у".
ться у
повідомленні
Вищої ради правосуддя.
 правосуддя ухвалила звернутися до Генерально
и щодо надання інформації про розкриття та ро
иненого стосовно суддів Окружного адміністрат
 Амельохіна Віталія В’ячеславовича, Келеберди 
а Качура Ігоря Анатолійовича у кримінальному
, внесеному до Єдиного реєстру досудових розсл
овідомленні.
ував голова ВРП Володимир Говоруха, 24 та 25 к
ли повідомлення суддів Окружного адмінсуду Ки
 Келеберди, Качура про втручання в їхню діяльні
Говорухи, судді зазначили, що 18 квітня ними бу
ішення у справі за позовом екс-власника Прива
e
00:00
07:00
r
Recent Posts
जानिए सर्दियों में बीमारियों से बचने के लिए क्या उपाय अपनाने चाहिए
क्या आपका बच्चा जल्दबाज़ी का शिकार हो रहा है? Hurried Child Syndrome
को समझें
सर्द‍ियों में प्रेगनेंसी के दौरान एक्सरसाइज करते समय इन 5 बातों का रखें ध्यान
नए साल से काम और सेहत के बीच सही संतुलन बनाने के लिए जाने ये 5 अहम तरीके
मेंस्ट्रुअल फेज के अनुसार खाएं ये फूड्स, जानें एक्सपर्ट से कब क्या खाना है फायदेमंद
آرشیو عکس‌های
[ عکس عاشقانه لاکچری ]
───
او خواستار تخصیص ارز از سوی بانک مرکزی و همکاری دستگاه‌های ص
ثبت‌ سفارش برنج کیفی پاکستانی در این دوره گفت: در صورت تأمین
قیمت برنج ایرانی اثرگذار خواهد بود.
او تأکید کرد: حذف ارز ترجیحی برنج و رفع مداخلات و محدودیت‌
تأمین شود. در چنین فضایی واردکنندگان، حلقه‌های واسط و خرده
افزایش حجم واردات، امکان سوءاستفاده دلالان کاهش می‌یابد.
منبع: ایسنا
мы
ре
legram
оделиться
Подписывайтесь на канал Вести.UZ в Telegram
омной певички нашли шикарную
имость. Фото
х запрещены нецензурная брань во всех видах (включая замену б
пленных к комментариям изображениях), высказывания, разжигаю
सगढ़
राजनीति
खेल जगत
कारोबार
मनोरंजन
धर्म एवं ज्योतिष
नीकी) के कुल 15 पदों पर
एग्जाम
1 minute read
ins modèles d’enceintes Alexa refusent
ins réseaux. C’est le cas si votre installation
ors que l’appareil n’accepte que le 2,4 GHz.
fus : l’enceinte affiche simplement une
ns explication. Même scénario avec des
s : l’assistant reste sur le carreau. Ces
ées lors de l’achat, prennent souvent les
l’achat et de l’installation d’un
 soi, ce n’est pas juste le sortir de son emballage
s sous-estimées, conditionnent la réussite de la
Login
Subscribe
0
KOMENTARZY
───
The problem.
From the line that has "सर्द‍ियों में प्रेगनेंसी" through the line that has "[ عکس عاشقانه لاکچری ]", copy every line exactly as it appears above, and leave out all others.

Solution to this task.
सर्द‍ियों में प्रेगनेंसी के दौरान एक्सरसाइज करते समय इन 5 बातों का रखें ध्यान
नए साल से काम और सेहत के बीच सही संतुलन बनाने के लिए जाने ये 5 अहम तरीके
मेंस्ट्रुअल फेज के अनुसार खाएं ये फूड्स, जानें एक्सपर्ट से कब क्या खाना है फायदेमंद
آرشیو عکس‌های
[ عکس عاشقانه لاکچری ]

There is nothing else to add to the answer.